The president won court injunctions that took that attack ad off the air and kept the subject out of a debate with Lula last Sunday. Bolsonaro has denied any association with cannibalism or pagan rituals and branded the insinuations of pedophilia as slanderous lies. But the subjects have dominated campaign coverage and online conversations for days.
One tracking poll found Lula's advantage, which narrowed to just three percentage points before the weekend, was back up to 52% to 45% over Bolsonaro by Tuesday, according to a political consultancy that requested anonymity to discuss private surveys.
Public polls, released every week or two, continue to show a roughly stable race, with Lula holding an advantage of around 5 percentage points as he did in the first-round vote on Oct. 2.
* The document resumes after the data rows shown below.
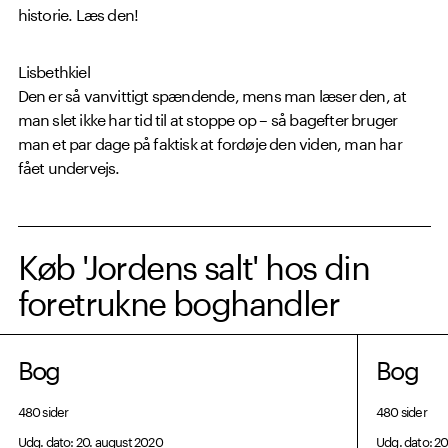
historie. Læs den!
Lisbethkiel
Den er så vanvittigt spændende, mens man læser den, at
man slet ikke har tid til at stoppe op – så bagefter bruger
man et par dage på faktisk at fordøje den viden, man har
fået undervejs.
Køb 'Jordens salt' hos din
foretrukne boghandler
Bog
Bog
480 sider
480 sider
Udg. dato: 20. august 2020
Udg. dato: 2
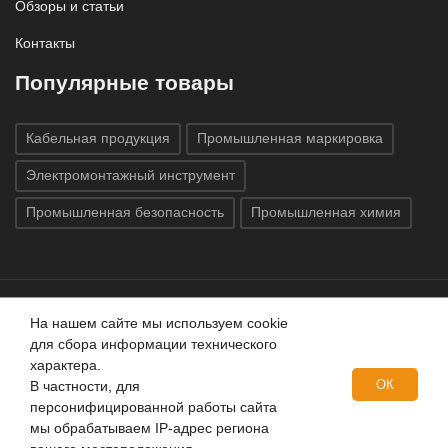
Обзоры и статьи
Контакты
Популярные товары
Кабельная продукция
Промышленная маркировка
Электромонтажный инструмент
Промышленная безопасность
Промышленная химия
На нашем сайте мы используем cookie
Все права защищены © 2020
ГК «Индатэк»
Все права
для сбора информации технического
защищены.
Использование материалов с сайта запрещено.
характера.
Данный сайт не является публичной офертой, определяемой
ОК
В частности, для
положениями статей 437 (2) ГК РФ.
персонифицированной работы сайта
мы обрабатываем IP-адрес региона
But every week that passes without Bolsonaro gaining ground is a battle won by Lula, who was Brazil's president from 2003 to 2010.
"Bolsonaro has become a victim of his own weaponized communications strategy that muddies public debate with sarcasm, mockery and humiliation aimed at dividing Brazilian society," said Fabio Malini, a professor of new media at the Federal University of Espirito Santo.
'BRAZILIAN SOAP OPERA'
Bolsonaro is not shy about returning fire.
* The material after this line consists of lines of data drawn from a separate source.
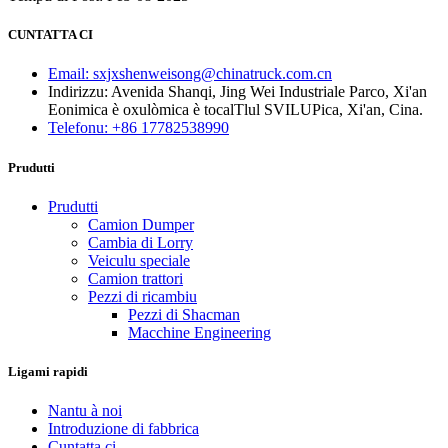
CUNTATTA CI
Email: sxjxshenweisong@chinatruck.com.cn
Indirizzu: Avenida Shanqi, Jing Wei Industriale Parco, Xi'an
Eonimica è oxulòmica è tocalTlul SVILUPica, Xi'an, Cina.
Telefonu: +86 17782538990
Prudutti
Prudutti
Camion Dumper
Cambia di Lorry
Veiculu speciale
Camion trattori
Pezzi di ricambiu
Pezzi di Shacman
Macchine Engineering
Ligami rapidi
Nantu à noi
Introduzione di fabbrica
Cuntatta ci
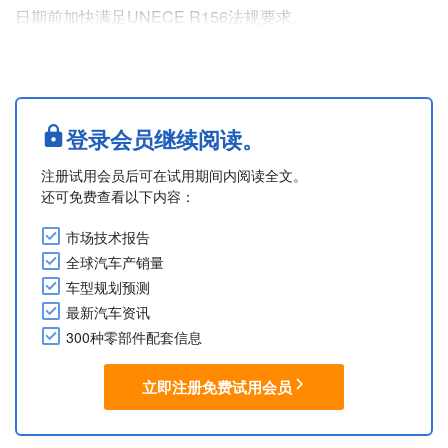
日期前加快满足UNECE R156法规要求。
采埃孚SCALAR Software Manage是SUMS服务套件中的软
件解决方案，同时也是基于云的ISO 24089认证平台，用于
管理商用车的软件更新，可为所有配备采埃孚电子或制动系
统的Tirsan拖车存储软件更新信息，为期10年。所有数据存
登录会员继续阅读。
储和传输也将按照相关数据保护....
注册试用会员后可在试用期间内阅读全文。
还可免费查看以下内容：
市场技术报告
全球汽车产销量
车型规划预测
最新汽车资讯
300种零部件配套信息
立即注册免费试用会员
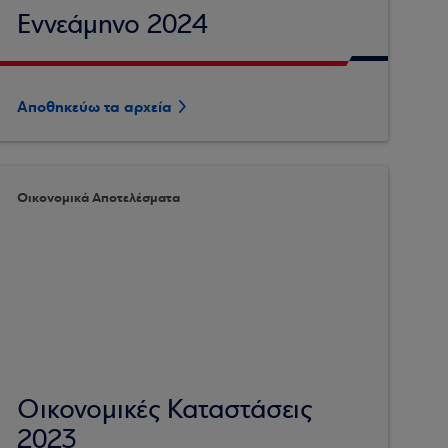
Εννεάμηνο 2024
Αποθηκεύω τα αρχεία
Οικονομικά Αποτελέσματα
Οικονομικές Καταστάσεις
2023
"The focus now is to attack Lula and trigger fears of him returning to power," said a second Bolsonaro campaign source.
Bolsonaro's campaign aides say their polling indicated 8% to 10% of Lula supporters could still be swayed with arguments that a leftist presidency could trigger crime waves, economic ruin and setbacks for social conservatives.
The incumbent's broadcast ads already suggest that Lula will legalize abortion and close down churches, which the former president has repeatedly denied.
A more outlandish line of attack from Bolsonaro allies forced Lula's campaign to make a direct denial on social media: "Lula has no pact nor has he ever conversed with the devil."
But unlike the 2018 presidential campaign, when Lula's Workers Party was largely isolated and unprepared for a digital dirty war in the closing weeks of the race, the former president has an array of allies joining him in the online trenches.
Internet personality Felipe Neto, with 15 million followers on Twitter and nearly 17 million on Instagram, once pushed for the impeachment of Lula's Workers Party successor, but now defends Lula daily online while amplifying attacks on Bolsonaro.
Congressman Andre Janones, whose centrist party had shown support for Bolsonaro's agenda in Congress, called off his own presidential run to support Lula, bringing a bulldog tenacity to online debates.
"Janones is a spin doctor of the digital world," said Malini, the new media specialist. "The fierce attacks and counter-attacks based on rumor, half-truths and innuendo have made this election a Brazilian soap opera."